- [Exercise brief]: Skipping all images, output the listing word for word.
Supplied material Block Start
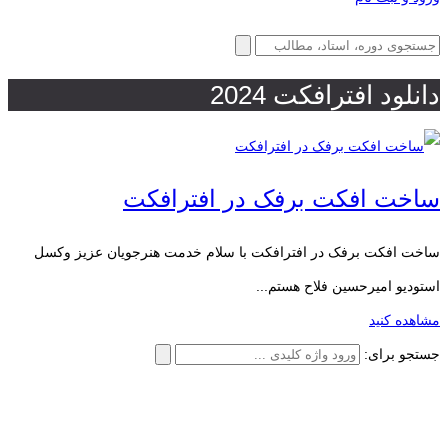
دانلود افترافکت 2024
ساخت افکت برفک در افترافکت
ساخت افکت برفک در افترافکت با سلام خدمت هنرجویان عزیز وکسل
استودیو امیرحسین فلاح هستم...
مشاهده کنید
جستجو برای:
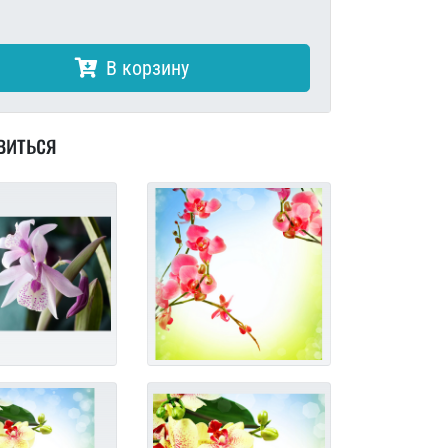
В корзину
виться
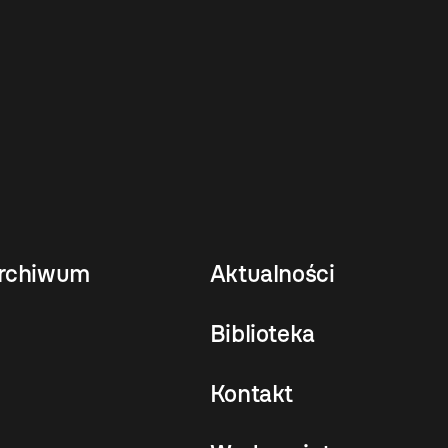
rchiwum
Aktualności
Biblioteka
Kontakt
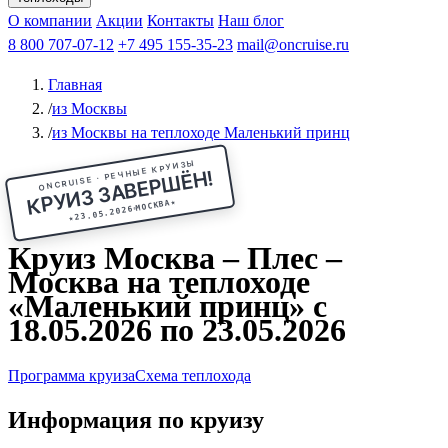
Чебоксары
Казань
Афанасий Никитин
О компании
В Нижний Новгород
из Волгограда
Акции
Октябрьская революция
Контакты
из Саратова
В Пермь
Наш блог
В Ростов-на-Дону
Все города
Константин
В
Рыбинск
Федин
8 800 707-07-12
Александр Свешников
На Соловки
+7 495 155-35-23
На Валаам
Иван
По Оке
mail@oncruise.ru
По Енисею
По Лене
По
Дону
Кулибин
По Волге
Кронштадт
Алдан
Павел
Главная
Миронов
А.С.Попов
Виссарион Белинский
Все теплоходы
/
из Москвы
/
из Москвы на теплоходе Маленький принц
ONCRUISE · РЕЧНЫЕ КРУИЗЫ
КРУИЗ ЗАВЕРШЁН!
★
МОСКВА
23.05.2026
★
Круиз Москва – Плес –
Москва на теплоходе
«Маленький принц» с
18.05.2026 по 23.05.2026
Программа круиза
Схема теплохода
Информация по круизу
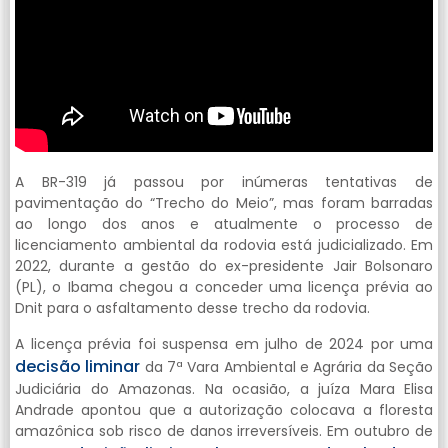
A BR-319 já passou por inúmeras tentativas de
pavimentação do “Trecho do Meio”, mas foram barradas
ao longo dos anos e atualmente o processo de
licenciamento ambiental da rodovia está judicializado. Em
2022, durante a gestão do ex-presidente Jair Bolsonaro
(PL), o Ibama chegou a conceder uma licença prévia ao
Dnit para o asfaltamento desse trecho da rodovia.
A licença prévia foi suspensa em julho de 2024 por uma
decisão liminar
da 7ª Vara Ambiental e Agrária da Seção
Judiciária do Amazonas. Na ocasião, a juíza Mara Elisa
Andrade apontou que a autorização colocava a floresta
amazônica sob risco de danos irreversíveis. Em outubro de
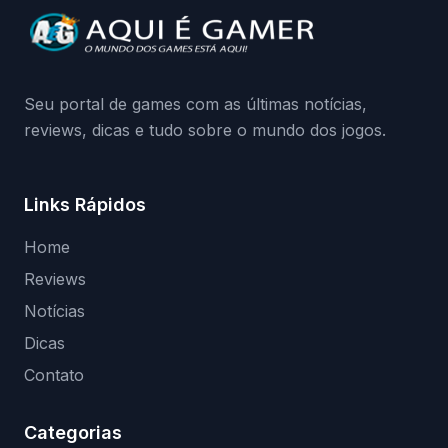
da Playground: negação do preload,
medidas contra acessos não autorizados
(banimentos e bloqueio de hardware),…
Seu portal de games com as últimas notícias,
reviews, dicas e tudo sobre o mundo dos jogos.
Links Rápidos
Home
Reviews
Notícias
Dicas
Contato
Categorias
Supplied material Block End
- [The completed task]:
دانلود افترافکت 2024
ساخت افکت برفک در افترافکت
ساخت افکت برفک در افترافکت با سلام خدمت هنرجویان عزیز وکسل
استودیو امیرحسین فلاح هستم...
مشاهده کنید
جستجو برای:
В корзину
виться
rchiwum
Aktualności
Biblioteka
Kontakt
Чебоксары
Казань
Афанасий Никитин
О компании
В Нижний Новгород
из Волгограда
Акции
Октябрьская революция
Контакты
из Саратова
В Пермь
Наш блог
В Ростов-на-Дону
Все города
Константин
В
Рыбинск
Федин
8 800 707-07-12
Александр Свешников
На Соловки
+7 495 155-35-23
На Валаам
Иван
По Оке
mail@oncruise.ru
По Енисею
По Лене
По
Дону
Кулибин
По Волге
Кронштадт
Алдан
Павел
Главная
Миронов
А.С.Попов
Виссарион Белинский
Все теплоходы
/
из Москвы
/
из Москвы на теплоходе Маленький принц
ONCRUISE · РЕЧНЫЕ КРУИЗЫ
КРУИЗ ЗАВЕРШЁН!
★
МОСКВА
23.05.2026
★
Круиз Москва – Плес –
Москва на теплоходе
«Маленький принц» с
18.05.2026 по 23.05.2026
Программа круиза
Схема теплохода
Информация по круизу
A BR-319 já passou por inúmeras tentativas de
pavimentação do “Trecho do Meio”, mas foram barradas
ao longo dos anos e atualmente o processo de
licenciamento ambiental da rodovia está judicializado. Em
2022, durante a gestão do ex-presidente Jair Bolsonaro
(PL), o Ibama chegou a conceder uma licença prévia ao
Dnit para o asfaltamento desse trecho da rodovia.
A licença prévia foi suspensa em julho de 2024 por uma
decisão liminar
da 7ª Vara Ambiental e Agrária da Seção
Judiciária do Amazonas. Na ocasião, a juíza Mara Elisa
Andrade apontou que a autorização colocava a floresta
amazônica sob risco de danos irreversíveis. Em outubro de
da Playground: negação do preload,
medidas contra acessos não autorizados
(banimentos e bloqueio de hardware),…
Seu portal de games com as últimas notícias,
reviews, dicas e tudo sobre o mundo dos jogos.
Links Rápidos
Home
Reviews
Notícias
Dicas
Contato
Categorias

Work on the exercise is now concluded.